▶ **What you have to do**
Write out the line that holds "Cerro y bahía de Montevideo." together with every line that follows it to the end of the material below, exactly. Omit the pictures.

▶ **Data to examine**
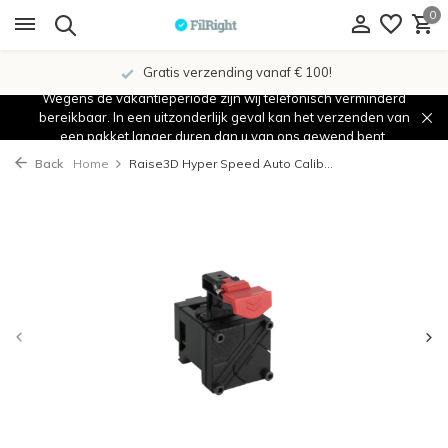
0
Gratis verzending vanaf € 100!
Wegens de vakantieperiode zijn wij telefonisch verminderd
bereikbaar. In een uitzonderlijk geval kan het verzenden van
een pakket langer duren dan u van ons gewend bent.
Back
Home
Raise3D Hyper Speed Auto Calib...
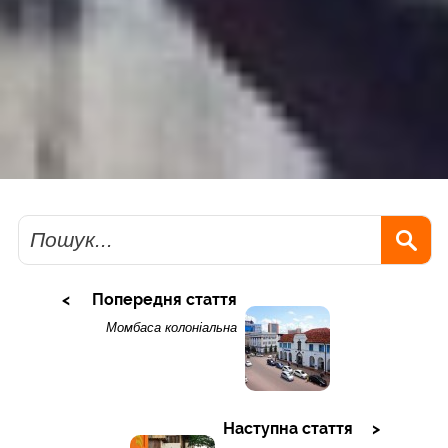
Пошук
Попередня стаття
Момбаса колоніальна
Наступна стаття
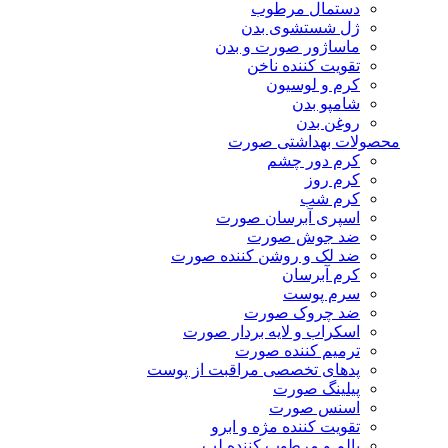
دستمال مرطوب
ژل شستشوی بدن
ماساژور صورت و بدن
تقویت کننده ناخن
کرم و لوسیون
شامپو بدن
روغن بدن
محصولات بهداشتی صورت
کرم دور چشم
کرم روز
کرم شب
اسپری آبرسان صورت
ضد جوش صورت
ضد لک و روشن کننده صورت
کرم آبرسان
سرم پوست
ضد چروک صورت
اسکراب و لایه بردار صورت
ترمیم کننده صورت
پدهای تخصصی مراقبت از پوست
پیلینگ صورت
اسنس صورت
تقویت کننده مژه و ابرو
بالم و مرطوب کننده لب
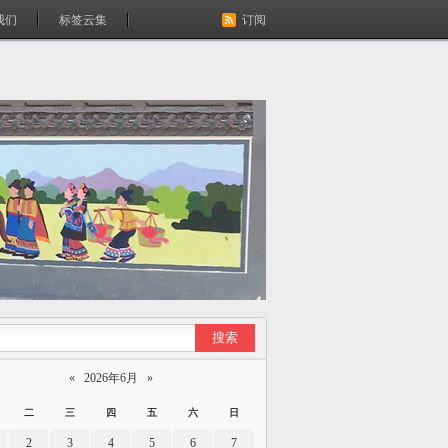
我们
标签云集
订阅
«
2026年6月
»
二
三
四
五
六
日
2
3
4
5
6
7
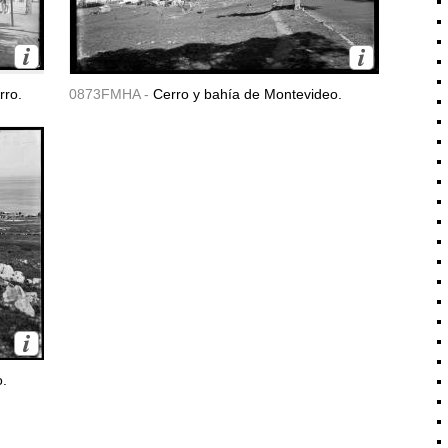
rro.
0873FMHA -
Cerro y bahía de Montevideo.
o.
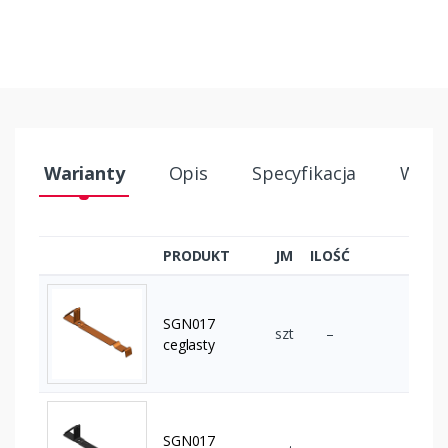
Warianty
Opis
Specyfikacja
Wysył
PRODUKT
JM
ILOŚĆ
SGN017
szt
–
ceglasty
SGN017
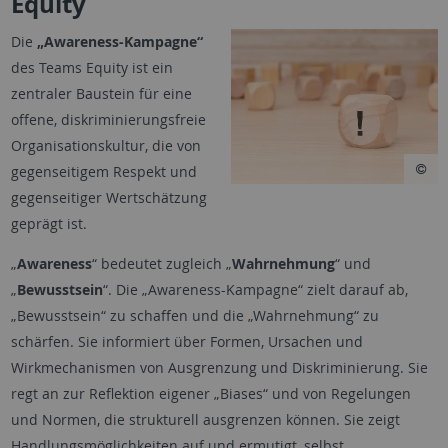
Equity
Die
„Awareness-Kampagne“
des Teams Equity ist ein
zentraler Baustein für eine
offene, diskriminierungs­freie
Organisationskultur, die von
gegenseitigem Respekt und
gegenseitiger Wertschätzung
geprägt ist.
„
Awareness
“ bedeutet zugleich „
Wahrnehmung
“ und
„
Bewusstsein
“. Die „Awareness-Kampagne“ zielt darauf ab,
„Bewusstsein“ zu schaffen und die „Wahrnehmung“ zu
schärfen. Sie informiert über Formen, Ursachen und
Wirkmechanis­men von Ausgrenzung und Diskriminierung. Sie
regt an zur Reflektion eigener „Biases“ und von Regelungen
und Normen, die strukturell ausgrenzen können. Sie zeigt
Handlungs­möglichkeiten auf und ermutigt, selbst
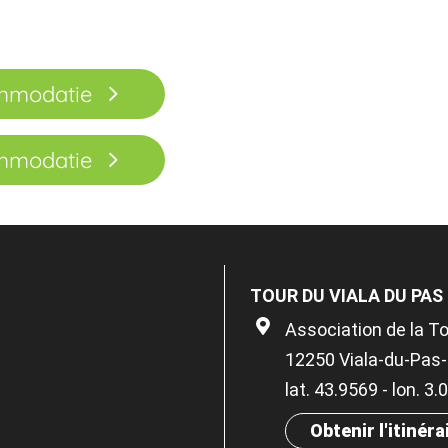
ommodatie
ommodatie
TOUR DU VIALA DU PAS
Association de la To
12250 Viala-du-Pas
lat. 43.9569 - lon. 3
Obtenir l'itinéra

▶ **Solution**
Cerro y bahía de Montevideo.
o.
Warianty
Opis
Specyfikacja
Wysył
PRODUKT
JM
ILOŚĆ
SGN017
szt
–
ceglasty
SGN017
Equity
Die
„Awareness-Kampagne“
des Teams Equity ist ein
zentraler Baustein für eine
offene, diskriminierungs­freie
Organisationskultur, die von
gegenseitigem Respekt und
gegenseitiger Wertschätzung
geprägt ist.
„
Awareness
“ bedeutet zugleich „
Wahrnehmung
“ und
„
Bewusstsein
“. Die „Awareness-Kampagne“ zielt darauf ab,
„Bewusstsein“ zu schaffen und die „Wahrnehmung“ zu
schärfen. Sie informiert über Formen, Ursachen und
Wirkmechanis­men von Ausgrenzung und Diskriminierung. Sie
regt an zur Reflektion eigener „Biases“ und von Regelungen
und Normen, die strukturell ausgrenzen können. Sie zeigt
Handlungs­möglichkeiten auf und ermutigt, selbst
ommodatie
ommodatie
TOUR DU VIALA DU PAS
Association de la To
12250 Viala-du-Pas
lat. 43.9569 - lon. 3
Obtenir l'itinéra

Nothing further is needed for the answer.